Ces pétitions sont donc arrivées trop tôt. Je ne suis pas sûre qu'elles aient eu l'influence que les pétitionnaires leur prêtent - si ça leur fait plaisir de le penser ainsi, eh bien laissons-leur ce plaisir. Ce que je peux vous dire en l'état, c'est que la grille horaire est maintenant prête. Des groupes de travail composés d'enseignants, notamment d'informatique, préparent le programme, et nous pourrons avoir une nouvelle grille horaire pour le collège de Genève à la rentrée 2020. Je rajouterai, parce que je sais que ça suscite parfois aussi de l'inquiétude, que l'introduction de l'informatique à l'ECG est prévue en principe en 2021. Voilà, Mesdames et Messieurs les députés.
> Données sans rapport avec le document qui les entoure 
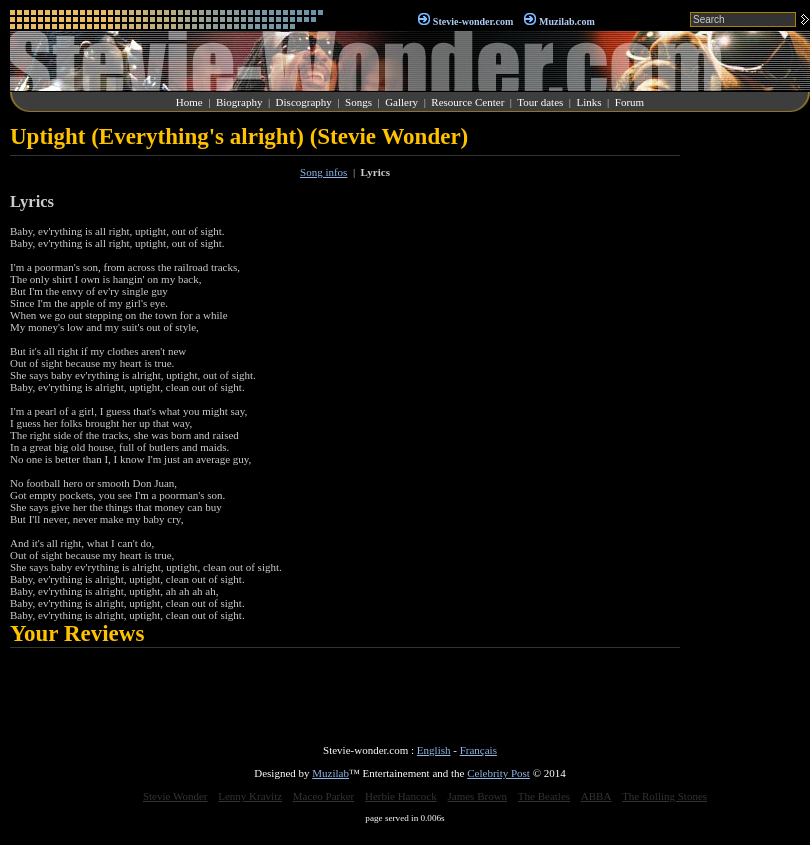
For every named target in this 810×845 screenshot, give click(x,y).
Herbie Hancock (401, 796)
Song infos (323, 172)
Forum (629, 102)
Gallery (401, 102)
Vous aurez donc une réponse circonstanciée quel que soit votre choix, ne serait-ce que par le biais de la réponse à la motion.
Le président. Je vous remercie, Madame la conseillère d'Etat. Nous passons aux votes - un par pétition - sur les recommandations de la majorité de la commission, à savoir le renvoi au Conseil d'Etat.
Mises aux voix, les conclusions de la majorité de la commission des pétitions (renvoi de la pétition 2040 au Conseil d'Etat) sont adoptées par 50 oui contre 37 non.
Mises aux voix, les conclusions de la majorité de la commission des pétitions (renvoi de la pétition 2041 au Conseil d'Etat) sont adoptées par 49 oui contre 38 non.
Mises aux voix, les conclusions de la majorité de la commission des pétitions (renvoi de la pétition 2042 au Conseil d'Etat) sont adoptées par 50 oui contre 38 non.
Mises aux voix, les conclusions de la majorité de la commission des pétitions (renvoi de la pétition 2043 au Conseil d'Etat) sont adoptées par 49 oui contre 39 non.
Mises aux voix, les conclusions de la majorité de la commission des pétitions (renvoi de la pétition 2044 au Conseil d'Etat) sont adoptées par 48 oui contre 39 non.
Mises aux voix, les conclusions de la majorité de la commission des pétitions (renvoi de la pétition 2045 au Conseil d'Etat) sont adoptées par 48 oui contre 39 non.
Mises aux voix, les conclusions de la majorité de la commission des pétitions (renvoi de la pétition 2047 au Conseil d'Etat) sont adoptées par 49 oui contre 38 non.